To see how it’s done, go to www.surlatable.com/jacquespepin.
Roast Chicken on Garlicky Salad
Serves 4 to 6
One of my favorite combinations is roast chicken cut into pieces and served on a Boston lettuce salad topped with a bit of sautéed chopped onion and parsley and the juices from the chicken. I usually roast my own chicken, but when I am in a bind, I buy a freshly roasted rotisserie chicken. Dark brown, shiny, and juicy, the cooked chicken is perfect with my salad.
I wanted to show Shorey how to use the supermarket in the best possible way, and how you can transform an ordinary chicken, making it your own, with a bit of imagination and know-how. I demonstrated how to carve the bird into eight or ten pieces with kitchen shears and arrange these pieces on young, tender Boston lettuce leaves spread out on a large platter. Sautéing a mixture of garlic, scallions, and shallots in olive oil and sprinkling that on top gives the dish a personal delicious touch. This dish should be served lukewarm or at room temperature, not ice-cold.
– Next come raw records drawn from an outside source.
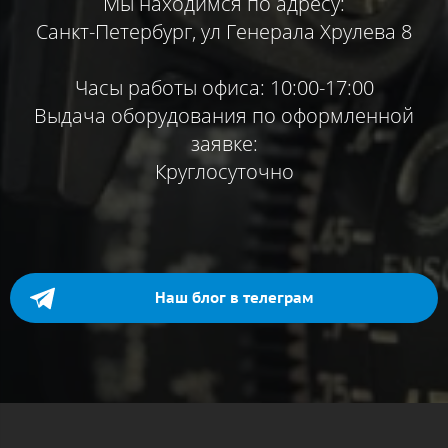
Мы находимся по адресу:
Санкт-Петербург, ул Генерала Хрулева 8
Часы работы офиса: 10:00-17:00
Выдача оборудования по оформленной
заявке:
Круглосуточно
Наш блог в телеграм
1 head Boston lettuce (5 to 6 ounces), preferably hydroponic
1 rotisserie chicken (about 2 pounds), plus ¼ to cup of the cooking juices
½ teaspoon salt
1 teaspoon freshly ground black pepper
¼ cup extra-virgin olive oil
⅔ cup sliced scallions
½ cup coarsely chopped shallots
1½ tablespoons chopped garlic (4 or 5 cloves)
Separate the lettuce into leaves and arrange them on a large platter. Using kitchen shears or a knife, cut the chicken into 8 to 10 pieces (that includes the backbones, neck, wings, etc.) and arrange them on top of the lettuce. Sprinkle the chicken and salad with the salt and pepper.
At serving time, make the garnish: Heat the olive oil in a saucepan. Add the scallions, shallots, and garlic and cook for 1 to 2 minutes, or until softened. Add the chicken cooking juices and stir well.
Sprinkle the garnish on top of the chicken and salad. Serve immediately.
To see how it’s done, go to www.surlatable.com/jacquespepin.
If you go
What: Renowned chef and Madison resident Jacques Pépin and his granddaughter Shorey will discuss Pépin's new book, "A Grandfather's Lessons: In the Kitchen with Shorey."
When: 5 p.m. Saturday
Where: La Grua Center, 32 Water St., Stonington.
Cost: $50, includes a copy of the new book
How: Visit the La Grua Center website for advance ticket purchase. Event was almost sold out at press time. On Saturday afternoon, at the door, people can buy partial view balcony seats at a reduced price of $40, which also includes a copy of the book.
What else: A Q&A and book signing will follow the discussion.